Accompagnement renforcé en secondaire

Intervention de Mme Stéphanie Cortisse, Députée (MR), sur la proposition de résolution du PS "visant à garantir aux écoles des moyens suffisants pour organiser l'accompagnement renforcé en première année du degré secondaire inférieur" (Doc. 233 (2025-2026))

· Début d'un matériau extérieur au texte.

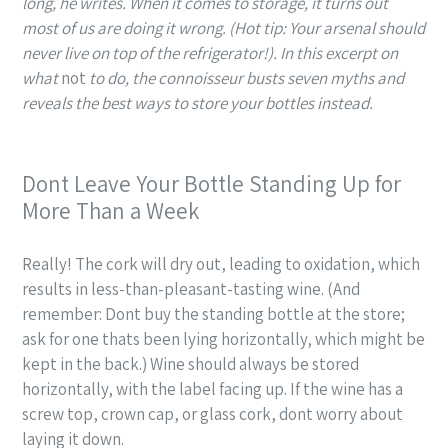
long, he writes. When it comes to storage, it turns out
most of us are doing it wrong. (Hot tip: Your arsenal should
never live on top of the refrigerator!). In this excerpt on
what
not
to do, the connoisseur busts
seven
myths and
reveals the best ways to store your bottles instead.
Dont Leave Your Bottle Standing Up for
More Than a Week
Really! The cork will dry out, leading to oxidation, which
results in less-than-pleasant-tasting wine. (And
remember: Dont buy the standing bottle at the store;
ask for one thats been lying horizontally, which might be
kept in the back.) Wine should always be stored
horizontally, with the label facing up. If the wine has a
screw top, crown cap, or glass cork, dont worry about
laying it down.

Mme Cortisse indique que son groupe partage en partie le diagnostic posé, en ce que la disparition du premier degré différencié constitue un tournant important, qui impose de garantir à la fois un accompagnement renforcé des élèves en difficulté et une transition sociale responsable pour les équipes éducatives. Elle conteste toutefois l'idée qu'il existerait aujourd'hui un vide juridique ou opérationnel justifiant le vote de la résolution.
Elle rappelle que la suppression du premier degré différencié n'est ni nouvelle ni imprévue, puisqu'elle découle directement du Pacte pour un enseignement d'excellence et qu'elle figure dans le Code de l'enseignement depuis 2019. Elle souligne que ce choix a été porté par les syndicats, les fédérations de pouvoirs organisateurs, les associations de parents ainsi que par les partis au pouvoir à l'époque. À ses yeux, le problème ne naît donc pas aujourd'hui, mais est une conséquence liée à l'absence de concrétisation sous la précédente législature.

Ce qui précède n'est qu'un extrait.